Hallelujah for Halloumi!

Sooo sorry! Got back late last night and failed to write a post. I was visiting friends in the country; enjoying a drink in the village pub, taking the dogs for a walk, meeting, greeting and walking with alpacas and eating a delicious al fresco tea.

The meat kebabs were cooked on the barbecue but the veggie ones were done very separately in the Aga! They consisted of assorted vegetables and halloumi cheese.

This is one of my favourites and a good standby for vegetarians. It comes from Cyprus and is made from a mix of goat's and sheep's milk. It comes packaged in brine and is best fried, grilled or baked so that it caramelises slightly without actually melting. It is often flavoured with mint or other herbs and has a long fridge-life. A friend of mine calls it "squeaky cheese" which is a fairly accurate description. It is certainly semi-soft and slightly springy, a bit like hard mozzarella.

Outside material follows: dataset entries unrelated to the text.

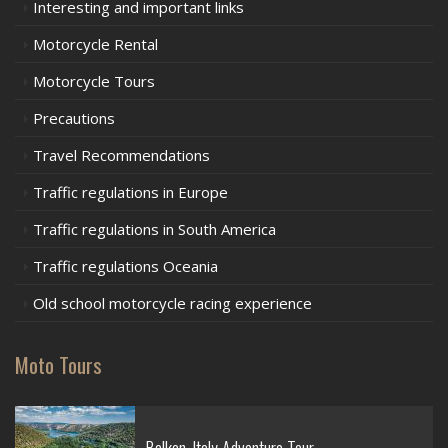
Interesting and important links
Motorcycle Rental
Motorcycle Tours
Precautions
Travel Recommendations
Traffic regulations in Europe
Traffic regulations in South America
Traffic regulations Oceania
Old school motorcycle racing experience
Moto Tours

I like it in my roast veg pasta (see post I DO(n't) like Mondays! dated 31/1/16) or simply grilled to golden-brown and served with a sweet chilli sauce or capers as an appetiser. In restaurants I have had it battered and served with chips and mushy peas ... a fabulous vegetarian alternative to fish and chips. Just don't add salt and vinegar; it's salty enough! A large slice in a bap topped with onion and tomato makes a satisfying "burger". You can even make a Halloumi pie using filo pastry for an authentic Middle-Eastern take on our goats cheese parcel!

If you've never tried it before try saying "Hallooo to halloumi" and if you have eaten it, try some of the above ideas for new ways of using it. It really is a versatile ingredient.